Other courts find the injury occurs at the time the plaintiff is deprived of educational opportunities or benefits by the defendant school. Samuelson v. Oregon State Univ., 725 F. App'x 598, 599 (9th Cir. 2018) (“Here, [plaintiff's] injury occurred, and she was fully aware of the injury and its consequences, when she dropped out of school in 2000. This event started the two-year clock.”); King-White v. Humble Indep. Sch. Dist., 803 F.3d 754, 764 (5th Cir. 2015) (assuming without deciding, for purposes of the discovery rule, that the injury was the school's deliberate indifference rather than the sexual abuse itself).
As explained above, Plaintiffs were abused from the 1970s–1990s. Compl. ¶¶ 35–132, ECF No. 157. So, even if the Court applied the discovery rule and found the claims accrued when Plaintiffs knew or should have known of their abuse, the claims accrued on the latest date of abuse for each Plaintiff, which occurred well before two years prior to the filing of the Complaint. Similarly, if the Court applied the discovery rule and considered the injury to be Plaintiffs’ deprivation of the educational opportunities or benefits of Ohio State, Plaintiffs knew or should have known of those injuries by the time they graduated or dropped out of Ohio State.6 Either way, Plaintiffs’ Title IX claims are barred by the statute of limitations, even under the discovery rule.
3. Plaintiffs’ Arguments are Unavailing
Plaintiffs offer two reasons why their claims are not barred by the statute of limitations: (1) claims do not accrue under the discovery rule until a plaintiff knows or should know about both the injury and cause of the injury; and (2) the statute of limitations is tolled due to Ohio State's fraudulent concealment.

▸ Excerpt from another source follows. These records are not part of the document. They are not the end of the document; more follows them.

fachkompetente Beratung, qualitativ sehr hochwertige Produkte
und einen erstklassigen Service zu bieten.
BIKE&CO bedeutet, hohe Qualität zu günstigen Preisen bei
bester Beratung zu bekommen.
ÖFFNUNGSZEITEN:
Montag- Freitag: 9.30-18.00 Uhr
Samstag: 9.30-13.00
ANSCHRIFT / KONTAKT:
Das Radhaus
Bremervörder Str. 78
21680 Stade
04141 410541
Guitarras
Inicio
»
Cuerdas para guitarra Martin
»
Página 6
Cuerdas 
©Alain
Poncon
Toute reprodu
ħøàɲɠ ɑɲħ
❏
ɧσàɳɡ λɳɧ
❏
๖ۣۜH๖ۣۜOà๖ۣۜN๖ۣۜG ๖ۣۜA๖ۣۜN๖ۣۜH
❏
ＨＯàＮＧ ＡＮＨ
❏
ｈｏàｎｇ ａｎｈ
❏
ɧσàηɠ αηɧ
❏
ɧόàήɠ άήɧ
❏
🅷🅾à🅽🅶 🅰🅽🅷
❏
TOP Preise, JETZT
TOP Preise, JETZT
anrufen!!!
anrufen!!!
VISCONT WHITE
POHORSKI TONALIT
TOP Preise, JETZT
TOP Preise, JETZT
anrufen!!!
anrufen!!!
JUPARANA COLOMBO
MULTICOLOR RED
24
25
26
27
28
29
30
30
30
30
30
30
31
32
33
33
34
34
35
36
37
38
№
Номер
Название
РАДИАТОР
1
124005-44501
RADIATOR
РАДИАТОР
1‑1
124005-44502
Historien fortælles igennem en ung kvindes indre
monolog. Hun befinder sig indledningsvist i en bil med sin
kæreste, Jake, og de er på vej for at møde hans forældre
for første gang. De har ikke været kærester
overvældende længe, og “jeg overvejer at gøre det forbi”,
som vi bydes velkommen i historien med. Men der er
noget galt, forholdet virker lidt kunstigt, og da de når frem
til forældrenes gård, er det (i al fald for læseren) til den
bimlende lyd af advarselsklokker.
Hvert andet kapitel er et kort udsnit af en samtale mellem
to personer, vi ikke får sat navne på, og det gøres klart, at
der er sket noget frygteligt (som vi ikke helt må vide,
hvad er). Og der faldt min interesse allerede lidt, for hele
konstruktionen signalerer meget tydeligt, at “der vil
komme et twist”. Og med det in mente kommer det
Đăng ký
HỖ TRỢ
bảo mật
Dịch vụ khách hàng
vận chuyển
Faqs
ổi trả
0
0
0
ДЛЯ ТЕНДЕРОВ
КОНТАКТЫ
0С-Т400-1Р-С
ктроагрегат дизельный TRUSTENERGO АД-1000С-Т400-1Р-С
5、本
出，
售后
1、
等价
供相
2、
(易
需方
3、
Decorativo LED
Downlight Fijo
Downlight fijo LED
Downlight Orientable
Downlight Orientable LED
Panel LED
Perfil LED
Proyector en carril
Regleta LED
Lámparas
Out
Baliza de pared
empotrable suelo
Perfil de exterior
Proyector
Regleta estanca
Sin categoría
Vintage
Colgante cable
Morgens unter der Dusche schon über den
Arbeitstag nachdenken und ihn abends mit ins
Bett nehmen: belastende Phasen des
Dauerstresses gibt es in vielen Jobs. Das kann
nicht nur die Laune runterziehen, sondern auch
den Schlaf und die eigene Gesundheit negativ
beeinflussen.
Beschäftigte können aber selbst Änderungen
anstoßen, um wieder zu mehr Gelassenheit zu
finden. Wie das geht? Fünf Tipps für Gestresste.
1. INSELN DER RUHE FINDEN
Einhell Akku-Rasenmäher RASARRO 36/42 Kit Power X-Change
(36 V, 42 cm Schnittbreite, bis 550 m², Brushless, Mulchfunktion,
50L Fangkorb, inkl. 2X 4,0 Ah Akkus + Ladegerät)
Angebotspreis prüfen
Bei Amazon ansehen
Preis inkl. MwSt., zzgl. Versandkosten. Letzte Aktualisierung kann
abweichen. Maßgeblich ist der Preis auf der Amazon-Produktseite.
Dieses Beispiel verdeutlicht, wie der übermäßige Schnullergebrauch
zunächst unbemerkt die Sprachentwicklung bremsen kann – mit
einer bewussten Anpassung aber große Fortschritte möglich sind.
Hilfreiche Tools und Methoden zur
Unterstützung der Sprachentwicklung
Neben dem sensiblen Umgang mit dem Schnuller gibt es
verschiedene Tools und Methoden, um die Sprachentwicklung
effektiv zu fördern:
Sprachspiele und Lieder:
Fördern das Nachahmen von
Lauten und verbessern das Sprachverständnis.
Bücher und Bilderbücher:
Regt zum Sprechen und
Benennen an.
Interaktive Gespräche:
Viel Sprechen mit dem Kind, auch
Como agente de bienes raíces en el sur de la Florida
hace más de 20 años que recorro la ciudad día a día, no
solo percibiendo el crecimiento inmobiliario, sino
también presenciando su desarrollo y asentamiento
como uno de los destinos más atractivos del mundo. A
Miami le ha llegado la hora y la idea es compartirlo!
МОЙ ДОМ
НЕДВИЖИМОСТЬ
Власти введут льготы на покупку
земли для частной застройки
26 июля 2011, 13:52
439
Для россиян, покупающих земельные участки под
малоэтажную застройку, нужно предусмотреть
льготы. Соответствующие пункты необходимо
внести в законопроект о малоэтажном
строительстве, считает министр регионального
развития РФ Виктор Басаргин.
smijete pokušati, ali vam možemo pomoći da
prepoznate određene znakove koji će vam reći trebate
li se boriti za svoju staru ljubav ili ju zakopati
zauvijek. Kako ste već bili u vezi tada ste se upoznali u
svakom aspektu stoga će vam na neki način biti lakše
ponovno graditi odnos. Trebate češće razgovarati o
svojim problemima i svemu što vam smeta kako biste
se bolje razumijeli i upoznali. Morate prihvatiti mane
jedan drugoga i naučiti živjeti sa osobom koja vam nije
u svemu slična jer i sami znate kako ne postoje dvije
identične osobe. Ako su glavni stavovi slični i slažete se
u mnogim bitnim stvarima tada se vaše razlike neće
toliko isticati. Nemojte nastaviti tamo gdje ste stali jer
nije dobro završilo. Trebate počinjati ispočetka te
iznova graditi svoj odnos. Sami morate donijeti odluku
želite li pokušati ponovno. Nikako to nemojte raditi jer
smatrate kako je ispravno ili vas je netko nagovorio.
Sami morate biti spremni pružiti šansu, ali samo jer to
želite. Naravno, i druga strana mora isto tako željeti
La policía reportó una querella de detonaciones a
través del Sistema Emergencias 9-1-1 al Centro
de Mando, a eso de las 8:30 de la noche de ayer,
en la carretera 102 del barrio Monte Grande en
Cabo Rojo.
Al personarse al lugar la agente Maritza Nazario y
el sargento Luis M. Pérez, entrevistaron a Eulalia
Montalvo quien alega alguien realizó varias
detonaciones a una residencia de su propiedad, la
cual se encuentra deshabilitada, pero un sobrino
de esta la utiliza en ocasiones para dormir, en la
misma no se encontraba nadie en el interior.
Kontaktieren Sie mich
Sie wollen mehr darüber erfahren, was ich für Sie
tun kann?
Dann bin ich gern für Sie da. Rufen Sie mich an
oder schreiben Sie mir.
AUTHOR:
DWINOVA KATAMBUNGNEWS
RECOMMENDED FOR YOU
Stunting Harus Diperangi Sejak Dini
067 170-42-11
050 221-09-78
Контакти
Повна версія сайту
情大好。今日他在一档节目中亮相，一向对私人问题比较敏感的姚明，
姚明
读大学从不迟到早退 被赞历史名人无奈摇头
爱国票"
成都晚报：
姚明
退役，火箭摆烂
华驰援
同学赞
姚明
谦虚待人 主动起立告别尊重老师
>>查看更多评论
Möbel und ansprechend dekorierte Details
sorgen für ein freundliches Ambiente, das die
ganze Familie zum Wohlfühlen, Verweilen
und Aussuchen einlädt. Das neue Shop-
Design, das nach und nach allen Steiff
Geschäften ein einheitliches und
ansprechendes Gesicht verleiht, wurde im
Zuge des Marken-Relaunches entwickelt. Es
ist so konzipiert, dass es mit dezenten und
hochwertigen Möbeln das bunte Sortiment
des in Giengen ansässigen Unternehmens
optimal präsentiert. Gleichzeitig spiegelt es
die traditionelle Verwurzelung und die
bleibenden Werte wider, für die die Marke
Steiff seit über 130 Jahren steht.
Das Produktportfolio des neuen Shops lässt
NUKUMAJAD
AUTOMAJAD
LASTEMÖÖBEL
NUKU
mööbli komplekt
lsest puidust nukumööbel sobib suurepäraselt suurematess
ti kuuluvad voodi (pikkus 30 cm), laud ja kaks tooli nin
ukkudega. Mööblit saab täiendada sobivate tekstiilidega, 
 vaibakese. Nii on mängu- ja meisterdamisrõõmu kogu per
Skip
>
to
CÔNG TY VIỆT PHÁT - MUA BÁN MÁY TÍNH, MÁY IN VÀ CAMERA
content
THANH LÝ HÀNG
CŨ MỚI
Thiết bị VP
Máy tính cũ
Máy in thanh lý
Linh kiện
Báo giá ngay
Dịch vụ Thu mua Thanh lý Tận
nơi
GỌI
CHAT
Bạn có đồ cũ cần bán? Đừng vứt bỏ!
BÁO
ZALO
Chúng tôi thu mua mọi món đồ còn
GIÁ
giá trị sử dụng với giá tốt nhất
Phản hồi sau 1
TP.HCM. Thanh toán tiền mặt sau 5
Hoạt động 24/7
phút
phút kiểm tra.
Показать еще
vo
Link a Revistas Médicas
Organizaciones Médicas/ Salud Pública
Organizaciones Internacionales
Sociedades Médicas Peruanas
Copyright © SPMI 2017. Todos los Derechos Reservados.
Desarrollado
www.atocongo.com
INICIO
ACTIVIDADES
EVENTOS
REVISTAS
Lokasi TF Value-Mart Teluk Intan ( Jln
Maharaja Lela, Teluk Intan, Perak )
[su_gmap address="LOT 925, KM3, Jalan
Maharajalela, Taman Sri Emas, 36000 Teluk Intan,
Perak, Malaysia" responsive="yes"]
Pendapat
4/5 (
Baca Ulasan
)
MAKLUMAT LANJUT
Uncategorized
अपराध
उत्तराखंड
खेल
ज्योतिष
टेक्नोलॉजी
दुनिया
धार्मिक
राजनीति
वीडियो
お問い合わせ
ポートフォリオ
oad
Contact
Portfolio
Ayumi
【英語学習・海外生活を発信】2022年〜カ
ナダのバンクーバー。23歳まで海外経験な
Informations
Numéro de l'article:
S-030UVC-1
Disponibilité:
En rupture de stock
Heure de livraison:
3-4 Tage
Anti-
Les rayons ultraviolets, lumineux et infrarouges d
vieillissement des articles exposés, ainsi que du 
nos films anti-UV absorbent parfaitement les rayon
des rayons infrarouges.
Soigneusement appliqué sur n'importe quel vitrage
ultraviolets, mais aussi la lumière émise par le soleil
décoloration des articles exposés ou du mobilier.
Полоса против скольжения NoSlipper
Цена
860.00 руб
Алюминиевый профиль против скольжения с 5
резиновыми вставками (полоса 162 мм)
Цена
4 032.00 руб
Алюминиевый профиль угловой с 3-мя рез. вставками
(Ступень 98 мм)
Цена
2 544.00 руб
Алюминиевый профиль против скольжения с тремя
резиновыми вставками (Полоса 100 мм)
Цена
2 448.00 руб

a. Claims Accrue Under the Discovery Rule When a Plaintiff Knows or has Reason to Know of His Injury
First, Plaintiffs argue that knowledge of injury is alone insufficient to trigger accrual under the discovery rule and that, instead, a claim does not accrue under the discovery rule until a plaintiff knows or should know of both his injury and its cause. Resp. 9, ECF No. 169 (quoting Fonseca v. Consol. Rail Corp., 246 F.3d 585, 590 (6th Cir. 2001)). According to Plaintiffs, the “cause” here is Ohio State's deliberate indifference, so their claims did not accrue until they knew or should have known of their injuries and that those injuries were caused by Ohio State's deliberate indifference. Resp. 9, ECF No. 169 (“[T]he relevant inquiry here concerns when the Plaintiffs could have first known that they were injured by OSU, and that OSU played an actionable role in causing their abuse.”); id. at 1 (“Plaintiffs did not know and could not have known of OSU's role in causing their abuse until April 2018, at the earliest, when allegations of an OSU cover-up surfaced in the press and OSU retained law firm Perkins Coie to unearth the truth.”); id. at 2 (“Plaintiffs’ Title IX claims accrued within the last two years, as Plaintiffs only recently discovered—or even could have discovered—OSU's role in causing their injuries.”); id. at 4 (“[U]ntil the May 2019 PC Report (or the April 2018 announcement of an investigation, at the earliest), none of the Plaintiffs in this case could have known of OSU's role in the abuse they had suffered.”).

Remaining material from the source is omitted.